At WSU, both the NTEU and the CPSU are also helping management to inflict hundreds of administrative job cuts, including the retrenchment of all 41 security officers. Far from fighting job destruction, in which staff members are being forced to compete against each other to retain their own jobs, often at lower pay scales, the unions are proposing measures to stifle opposition by extending supposed “redeployment” opportunities and protecting current pay levels for limited periods.
While pushing through further retrograde EBAs, the NTEU is stepping up its promotion of the return of a Labor government as a supposed alternative to the current Liberal-National Coalition. In the union’s annual report, general secretary McCulloch was explicit. He stated: “[O]nly our organised workplace power can guarantee that a future Labor government will legislate to ensure that the current power imbalance between employers and unions is reset.”

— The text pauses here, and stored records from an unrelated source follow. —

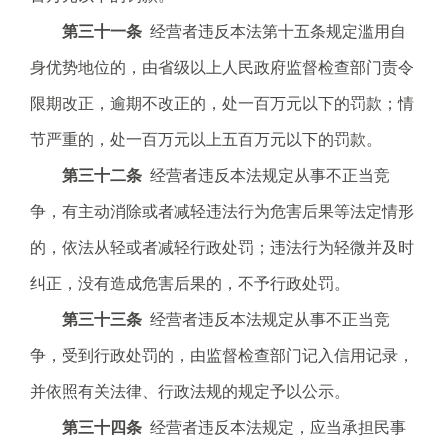
第三十一条
经营者违反本法第十五条规定滥用自
身优势地位的，由省级以上人民政府监督检查部门责令
限期改正，逾期不改正的，处一百万元以下的罚款；情
节严重的，处一百万元以上五百万元以下的罚款。
第三十二条
经营者违反本法规定从事不正当竞
争，有主动消除或者减轻违法行为危害后果等法定情形
的，依法从轻或者减轻行政处罚；违法行为轻微并及时
纠正，没有造成危害后果的，不予行政处罚。
第三十三条
经营者违反本法规定从事不正当竞
争，受到行政处罚的，由监督检查部门记入信用记录，
并依照有关法律、行政法规的规定予以公示。
第三十四条
经营者违反本法规定，应当承担民事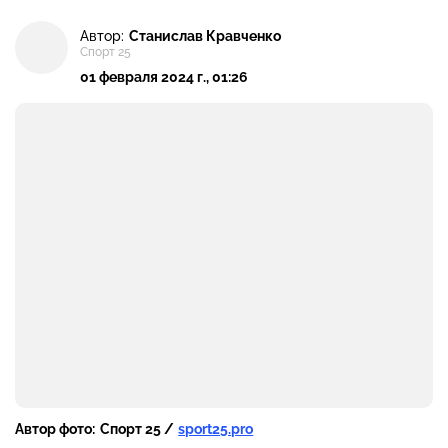
Автор:
Станислав Кравченко
Спорт 25
01 февраля 2024 г., 01:26
Автор фото:
Спорт 25 /
sport25.pro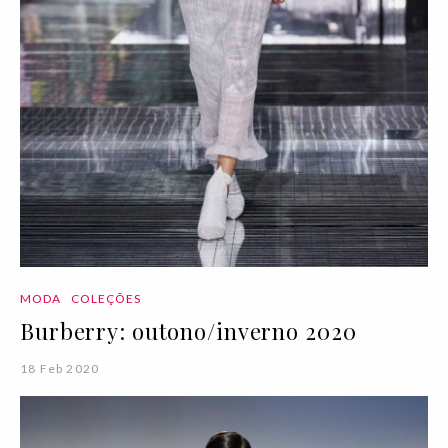
MODA
COLEÇÕES
Burberry: outono/inverno 2020
18 Feb 2020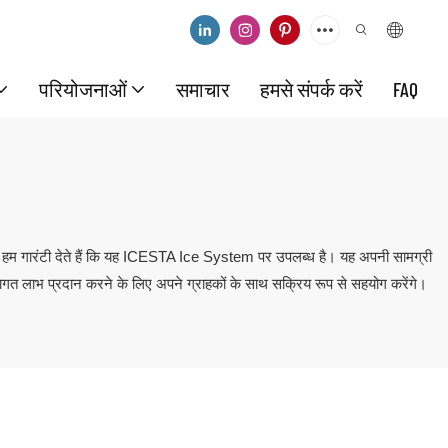
परियोजनाओं
समाचार
हमसे संपर्क करें
FAQ
 हम गारंटी देते हैं कि यह ICESTA Ice System पर उपलब्ध है। यह अपनी सामग्री
लागत लाभ प्रदान करने के लिए अपने ग्राहकों के साथ सक्रिय रूप से सहयोग करेंगे।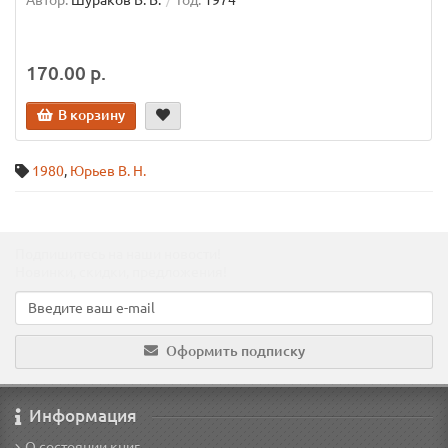
Автор:
Шураков В. В.
Год:
1974
170.00 р.
В корзину
1980
,
Юрьев В. Н.
Подпишитесь на наши новости!
Новинки, скидки, предложения!
Оформить подписку
Информация
О состоянии книг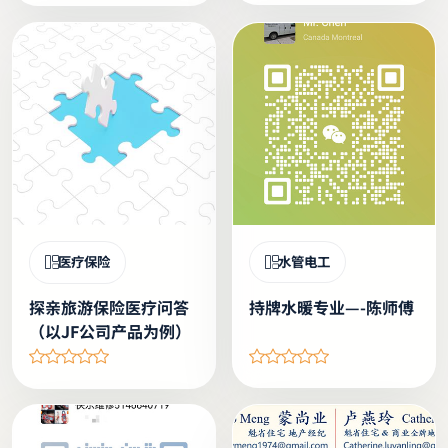
医疗保险
水管电工
探亲旅游保险医疗问答
持牌水暖专业—-陈师傅
（以JF公司产品为例）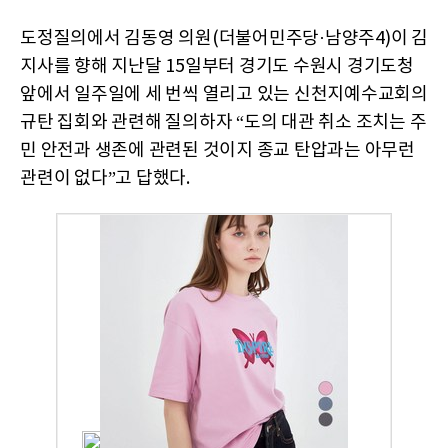
도정질의에서 김동영 의원(더불어민주당·남양주4)이 김
지사를 향해 지난달 15일부터 경기도 수원시 경기도청
앞에서 일주일에 세 번씩 열리고 있는 신천지예수교회의
규탄 집회와 관련해 질의하자 “도의 대관 취소 조치는 주
민 안전과 생존에 관련된 것이지 종교 탄압과는 아무런
관련이 없다”고 답했다.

This sums up the unions’ role in tying their members to the corporate agenda of the Labor Party and the entire framework of the exploitation of university staff for profit. Historically, it has been Labor governments that have spearheaded the transformation of universities into “edu-businesses,” from reintroducing student fees in the 1980s to the Rudd-Gillard “education revolution,” which has compelled universities to compete with each other for their “market share” of lucrative enrolments. The last NTEU and Greens-backed Labor government slashed some $3 billion from university budgets.
At the UTS and WSU stopwork events, Socialist Equality Party supporters will call for a political rebellion against the NTEU’s reactionary political and industrial agenda. We will move the following resolution:
“That this meeting opposes the NTEU sell-out at the University of Sydney and calls for a unified fight by university workers nationally against the Liberal-National government’s cuts, and to overturn all the previous cuts imposed by both Labor and Coalition governments over the past four decades. We demand that billions of dollars be poured into education at all levels, from pre-school to tertiary, to guarantee the social right of all young people to a free, first-class education and the social right of all staff to decent, well-paid and secure positions.”